Goodwins was the technical editor of IT Week magazine and has written for a number of other UK computer publications, including:

- MacUser UK
- Nature
- PC Magazine
- Personal Computer World
- Sinclair User
- The Daily Telegraph

Goodwins also wrote the 64-page novella accompanying the game Weird Dreams by Rainbird.

He was editor of ZDNET UK. His most notable contribution to the site was Rupert's Diary, which preceded the blogging phenomenon by some years. He occasionally appeared on CNet UK's technology podcast, Crave, and the Dialogue Box video series.

In addition to journalism, he also writes short stories, often with a technological theme to them. He is a regular contributor to radio and television news and current affairs programmes on business and technology issues.

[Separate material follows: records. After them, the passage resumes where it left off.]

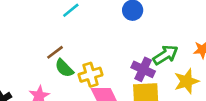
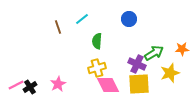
brown line: (55, 52) -> (58, 27), moved, turned -72
green semicircle: (64, 68) -> (97, 41), moved, turned 49

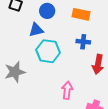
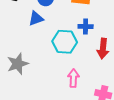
cyan hexagon: (48, 51) -> (65, 42), moved

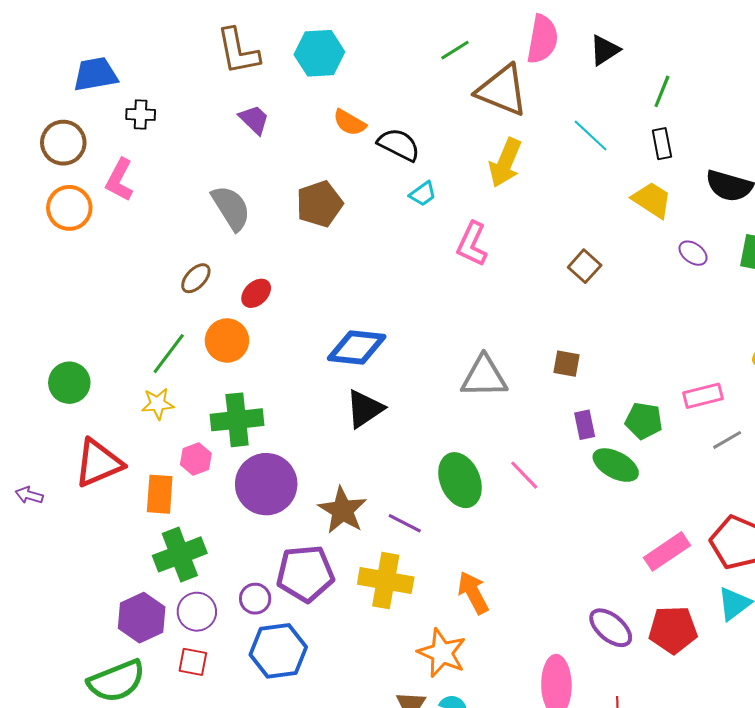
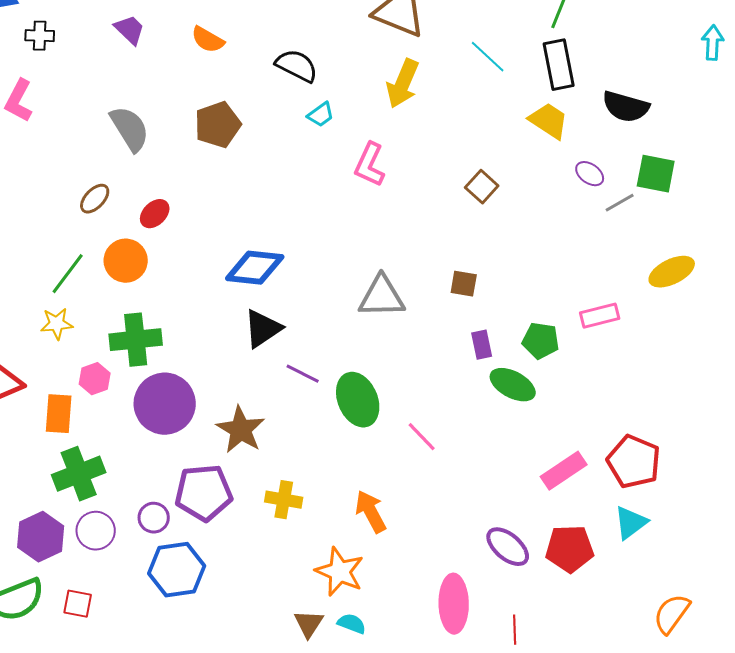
purple trapezoid: (254, 120) -> (130, 30), moved
orange semicircle: (350, 123) -> (208, 40), moved
black rectangle: (662, 144) -> (559, 65), size x1.6
gray line: (727, 440) -> (620, 203), moved
pink line: (524, 475) -> (422, 437), moved
purple line: (405, 523) -> (303, 374), moved
yellow cross: (386, 581) -> (284, 500), size x0.7
red square: (193, 662) -> (78, 604), moved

Goodwins is also a keen amateur radio operator with the call sign G6HVY.

==Bibliography==

===Online archived short stories===
- "The Cold Winds of Heaven," in Quanta (1991), edited by Daniel K. Appelquist

===Essays and reporting===
- Goodwins, Rupert (2014). "Home in a day : an open-source construction system could upend architecture as we know it"

===Novels===
- "Stones in the Sky," (2011)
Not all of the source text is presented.